● Task goal: Set down, character for character, everything in the records below from the line holding "March 15, 2012" down to the line holding "çıkar çıkmaz serverı açarsınız artık :P", and no other line.

- - - - - - -

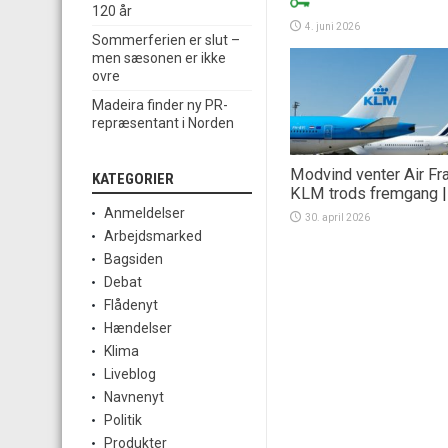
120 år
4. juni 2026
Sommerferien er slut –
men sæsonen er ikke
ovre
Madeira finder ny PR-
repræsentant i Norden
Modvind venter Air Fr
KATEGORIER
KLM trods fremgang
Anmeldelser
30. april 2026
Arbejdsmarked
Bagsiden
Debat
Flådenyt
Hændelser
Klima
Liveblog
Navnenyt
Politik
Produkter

- - - - - - -

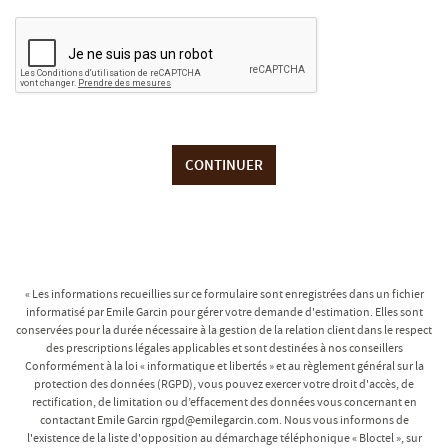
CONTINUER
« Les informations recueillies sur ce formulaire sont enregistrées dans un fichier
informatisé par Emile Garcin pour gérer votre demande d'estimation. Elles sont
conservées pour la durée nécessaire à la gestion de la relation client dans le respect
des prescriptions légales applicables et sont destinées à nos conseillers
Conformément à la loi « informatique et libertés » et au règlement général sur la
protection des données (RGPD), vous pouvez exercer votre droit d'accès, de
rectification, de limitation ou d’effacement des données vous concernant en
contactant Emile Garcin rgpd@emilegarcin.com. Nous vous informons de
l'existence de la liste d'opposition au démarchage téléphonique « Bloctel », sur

- - - - - - -

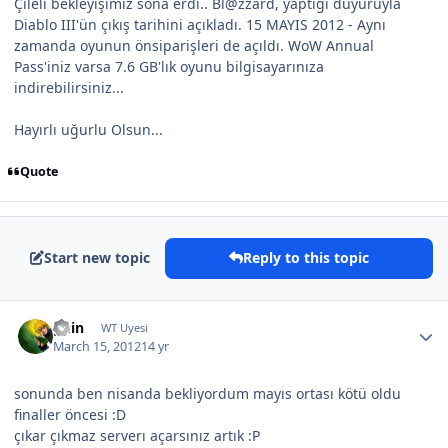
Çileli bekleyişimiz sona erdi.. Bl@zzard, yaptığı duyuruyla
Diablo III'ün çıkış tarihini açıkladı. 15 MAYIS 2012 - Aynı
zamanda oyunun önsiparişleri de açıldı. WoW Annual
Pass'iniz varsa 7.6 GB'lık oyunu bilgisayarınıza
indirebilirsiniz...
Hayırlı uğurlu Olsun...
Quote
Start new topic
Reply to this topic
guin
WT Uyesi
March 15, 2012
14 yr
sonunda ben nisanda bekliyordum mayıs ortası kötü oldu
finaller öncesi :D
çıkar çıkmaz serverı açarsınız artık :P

- - - - - - -

● Answer box:
March 15, 2012
14 yr
sonunda ben nisanda bekliyordum mayıs ortası kötü oldu
finaller öncesi :D
çıkar çıkmaz serverı açarsınız artık :P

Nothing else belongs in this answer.